Fue en 1939. Nacional de Montevideo y Boca Juniors de Buenos Aires iban empatados a dos goles, y el partido estaba llegando a su fin. Los de Nacional atacaban; los de Boca, replegados, aguantaban. Entonces Atilio García recibió la pelota, enfrentó una jungla de piernas, abrió espacio por la derecha y se tragó la cancha comiendo rivales.

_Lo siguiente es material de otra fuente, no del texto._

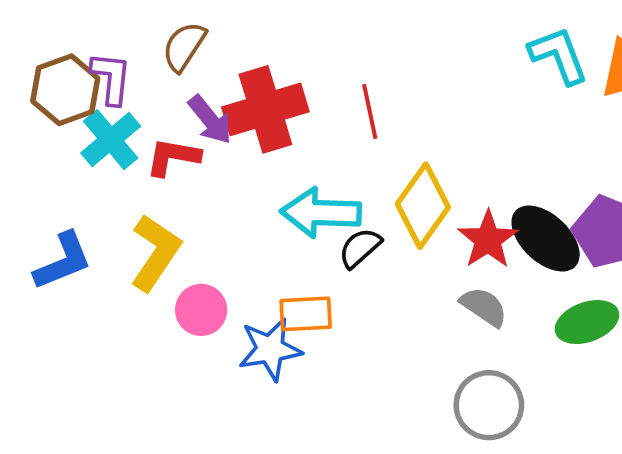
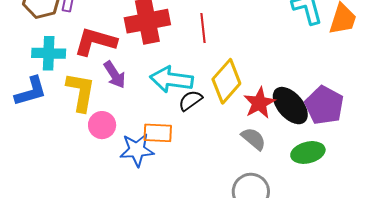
purple arrow: (210, 120) -> (115, 75), moved
cyan cross: (111, 140) -> (49, 53), moved, turned 36
red L-shape: (173, 157) -> (95, 42), size x1.4
yellow L-shape: (155, 253) -> (81, 92), turned -30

Atilio estaba acostumbrado a los hachazos. Le daban con todo, sus piernas eran un mapa de cicatrices. Aquella tarde, en el camino al gol, recibió trancazos duros de Angeletti y Suárez, y él se dio el lujo de eludirlos dos veces. Valussi le desgarró la camisa, lo agarró de un brazo y le tiró una patada y el corpulento Ibáñez se le plantó delante en plena carrera, pero la pelota formaba parte del cuerpo de Atilio y nadie podía parar esa tromba que volteaba jugadores como si fueran muñecos de trapo, hasta que por fin Atilio se desprendió de la pelota y su disparo tremebundo sacudió la red.
El aire olía a pólvora. Los jugadores de Boca rodearon al árbitro: le exigían que anulara el gol por las faltas que ELLOS habían cometido. Como el árbitro no les hizo caso, los jugadores se retiraron, indignados, de la cancha.